Ironic, isn’t it? Credit markets are frozen (LIBOR is marked at 5.22%, as credit spreads widen even further). I posed a question in an earlier post trying to figure out where the rest of the world stands, and why they haven’t come to our aid…this should help explain:
The U.K. Treasury seized Bradford & Bingley Plc, Britain’s biggest lender to landlords, while governments in Belgium, the Netherlands and Luxembourg extended an 11.2 billion-euro ($16.2 billion) lifeline to Fortis, Belgium’s largest financial- services firm. Hypo Real Estate Holding AG, Germany’s second- biggest commercial-property lender, received a 35 billion-euro loan guarantee from the state, and Iceland agreed to buy 75 percent of Glitnir Bank hf, the nation’s third-largest lender.

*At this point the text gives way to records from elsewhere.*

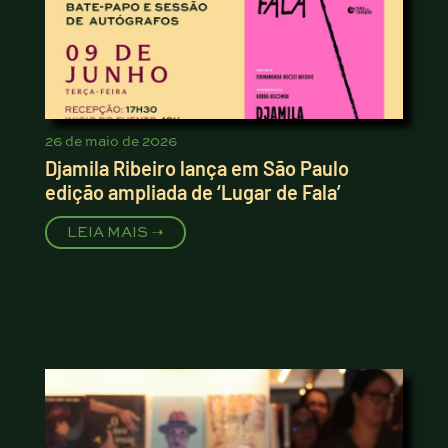
26 de maio de 2026
Djamila Ribeiro lança em São Paulo
edição ampliada de ‘Lugar de Fala’
LEIA MAIS ➝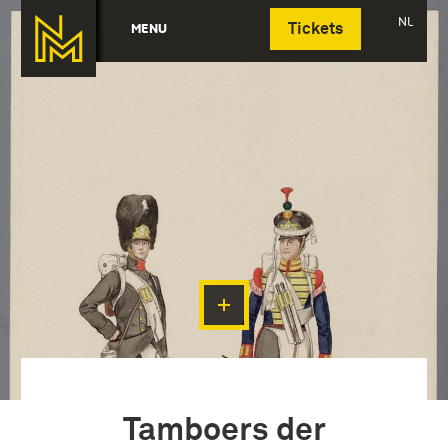
Deutsch
NL
MENU
Tickets
Tamboers der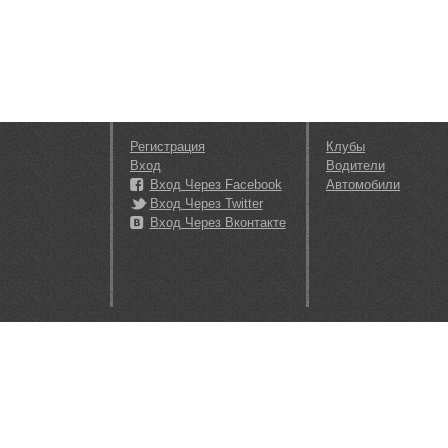
Регистрация
Клубы
Вход
Водители
Вход Через Facebook
Автомобили
Вход Через Twitter
Вход Через Вконтакте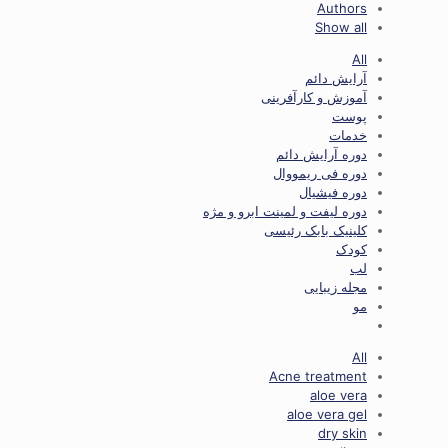
Authors
Show all
All
آرایش دائم
آموزش و کارآفرینی
پوست
خدمات
دوره آرایش دائم
دوره فی ریمووال
دوره فیشیال
دوره لیفت و لمینت ابرو و مژه
کلینیک بابک رئیسی
کودک
لب
مجله زیبایی
مو
All
Acne treatment
aloe vera
aloe vera gel
dry skin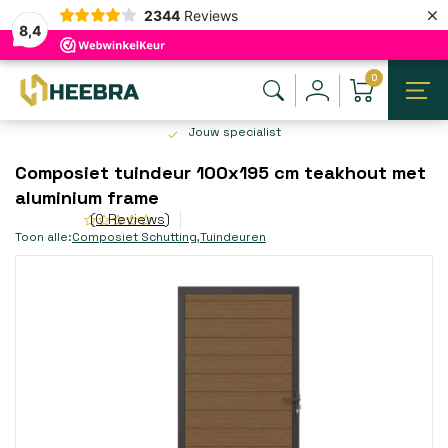
×
2344
Reviews
8,4
0
Jouw specialist
Composiet tuindeur 100x195 cm teakhout met
aluminium frame
(0 Reviews)
Toon alle:
Composiet Schutting
,
Tuindeuren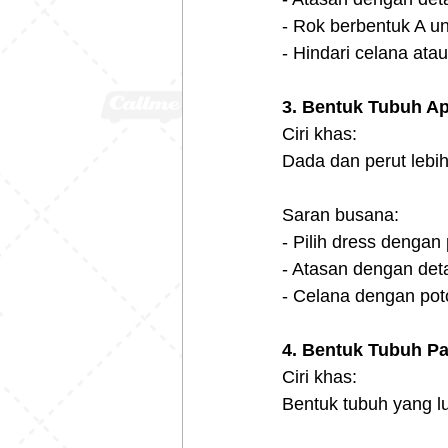
- Rok berbentuk A u
- Hindari celana ata
3. Bentuk Tubuh Ap
Ciri khas:
Dada dan perut lebih
Saran busana:
- Pilih dress dengan
- Atasan dengan deta
- Celana dengan poto
4. Bentuk Tubuh P
Ciri khas:
Bentuk tubuh yang l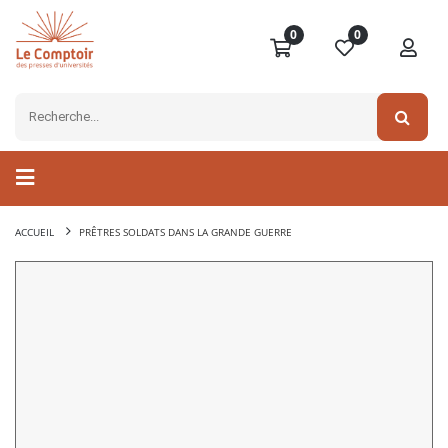
0
0
ACCUEIL
PRÊTRES SOLDATS DANS LA GRANDE GUERRE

Europe clearly has problems of their own, and won’t be able to come in like a “JP Morgan of the public sector” and save us all.
Meanwhile, the ban of short selling has A) done nothing to slow down the precipitous selling and B) perhaps exacerbated our down swing, because there are no outstanding shorts in financials to be covered.
Dow components on the banned short-sale list
GM -11.89%
JPM -8.93%
C -6.40%
BAC -12.72%
Maybe the SEC singled out the wrong guys; we haven’t heard much about CDS regulation latley, but various ETF’s which use Credit-Default Swaps to short financials (SKF, SEF) were both fully effective in delivering results today.